[[ DATA SUPPLIED open ]]

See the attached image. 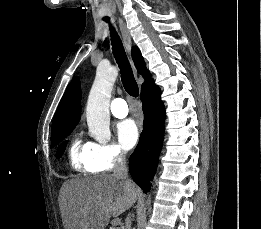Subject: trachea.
I'll use <instances>...</instances> for the list:
<instances>
[{
    "label": "trachea",
    "instance_id": "3493384b",
    "mask_svg": "<svg viewBox=\"0 0 261 229\" xmlns=\"http://www.w3.org/2000/svg\"><path fill=\"white\" fill-rule=\"evenodd\" d=\"M103 20L109 23L113 55L120 68L123 87L129 95L137 97L139 95V87L128 62L122 41L113 25L110 23V18L104 17Z\"/></svg>",
    "mask_w": 261,
    "mask_h": 229
}]
</instances>
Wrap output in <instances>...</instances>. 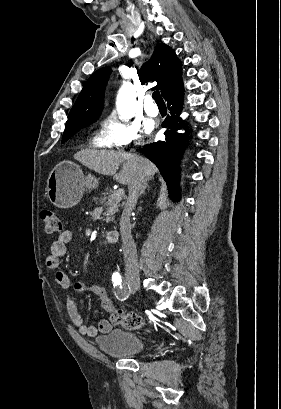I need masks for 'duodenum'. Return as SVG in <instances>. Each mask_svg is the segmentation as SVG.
I'll use <instances>...</instances> for the list:
<instances>
[{"mask_svg":"<svg viewBox=\"0 0 281 409\" xmlns=\"http://www.w3.org/2000/svg\"><path fill=\"white\" fill-rule=\"evenodd\" d=\"M119 237H120V234H119L117 231H109V232L106 234V241H107L109 244L114 245V244H116V243L118 242Z\"/></svg>","mask_w":281,"mask_h":409,"instance_id":"410a0bca","label":"duodenum"}]
</instances>
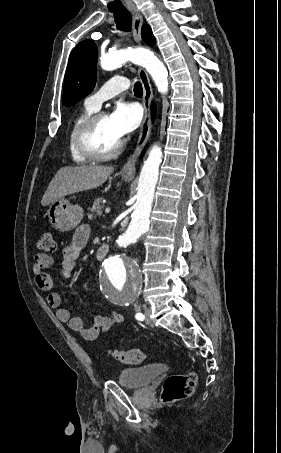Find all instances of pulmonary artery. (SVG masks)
Here are the masks:
<instances>
[{
	"label": "pulmonary artery",
	"instance_id": "pulmonary-artery-1",
	"mask_svg": "<svg viewBox=\"0 0 281 453\" xmlns=\"http://www.w3.org/2000/svg\"><path fill=\"white\" fill-rule=\"evenodd\" d=\"M106 86H112V87H115V89H113L112 91L107 92V93H97V94L91 96L88 104L92 108L99 110L104 101L115 96L119 92L125 90L128 86V80H127V78H124V77H113L103 85V87H106Z\"/></svg>",
	"mask_w": 281,
	"mask_h": 453
}]
</instances>
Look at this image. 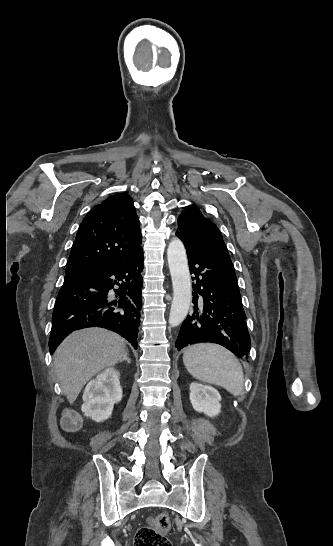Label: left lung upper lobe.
I'll return each instance as SVG.
<instances>
[{"label": "left lung upper lobe", "instance_id": "left-lung-upper-lobe-1", "mask_svg": "<svg viewBox=\"0 0 333 546\" xmlns=\"http://www.w3.org/2000/svg\"><path fill=\"white\" fill-rule=\"evenodd\" d=\"M178 229L202 248L230 258L219 229L196 206L185 207L178 218Z\"/></svg>", "mask_w": 333, "mask_h": 546}]
</instances>
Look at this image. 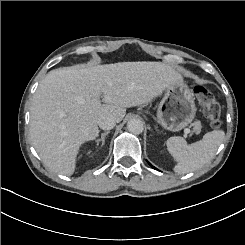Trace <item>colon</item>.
<instances>
[{
	"label": "colon",
	"instance_id": "obj_1",
	"mask_svg": "<svg viewBox=\"0 0 245 245\" xmlns=\"http://www.w3.org/2000/svg\"><path fill=\"white\" fill-rule=\"evenodd\" d=\"M194 93L204 109V114L212 127L217 128L221 124V107L214 94L203 86H196Z\"/></svg>",
	"mask_w": 245,
	"mask_h": 245
}]
</instances>
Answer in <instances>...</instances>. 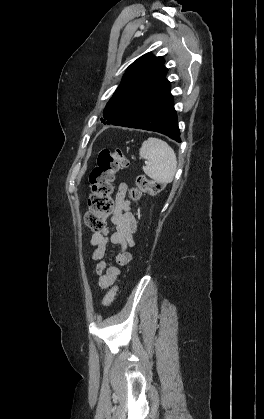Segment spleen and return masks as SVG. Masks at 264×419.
<instances>
[{
	"mask_svg": "<svg viewBox=\"0 0 264 419\" xmlns=\"http://www.w3.org/2000/svg\"><path fill=\"white\" fill-rule=\"evenodd\" d=\"M139 153L140 158L147 160L146 165L142 167L147 176L164 184L173 181L177 158L174 150L165 141L149 137L142 143Z\"/></svg>",
	"mask_w": 264,
	"mask_h": 419,
	"instance_id": "3e777b00",
	"label": "spleen"
}]
</instances>
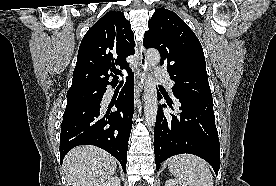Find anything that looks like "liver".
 Returning a JSON list of instances; mask_svg holds the SVG:
<instances>
[{
	"instance_id": "6515ba94",
	"label": "liver",
	"mask_w": 276,
	"mask_h": 186,
	"mask_svg": "<svg viewBox=\"0 0 276 186\" xmlns=\"http://www.w3.org/2000/svg\"><path fill=\"white\" fill-rule=\"evenodd\" d=\"M116 168L117 161L112 155L92 145L73 148L63 161L68 186H102Z\"/></svg>"
}]
</instances>
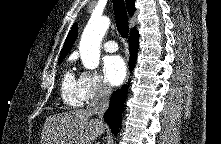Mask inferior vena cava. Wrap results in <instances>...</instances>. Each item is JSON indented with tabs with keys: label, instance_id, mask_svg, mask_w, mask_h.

[[ DATA SUPPLIED closed ]]

Set down, word for word, the line that holds "Find anything that" and all lines after it to the end of the entries above, but not the pictures.

Find anything that looks like "liver".
 Returning a JSON list of instances; mask_svg holds the SVG:
<instances>
[{
	"instance_id": "6515ba94",
	"label": "liver",
	"mask_w": 276,
	"mask_h": 186,
	"mask_svg": "<svg viewBox=\"0 0 276 186\" xmlns=\"http://www.w3.org/2000/svg\"><path fill=\"white\" fill-rule=\"evenodd\" d=\"M116 168L117 161L112 155L92 145L73 148L63 161L68 186H102Z\"/></svg>"
}]
</instances>
Mask inferior vena cava. Wrap results in <instances>...</instances>. Each item is JSON indented with tabs with keys: label, instance_id, mask_svg, mask_w, mask_h.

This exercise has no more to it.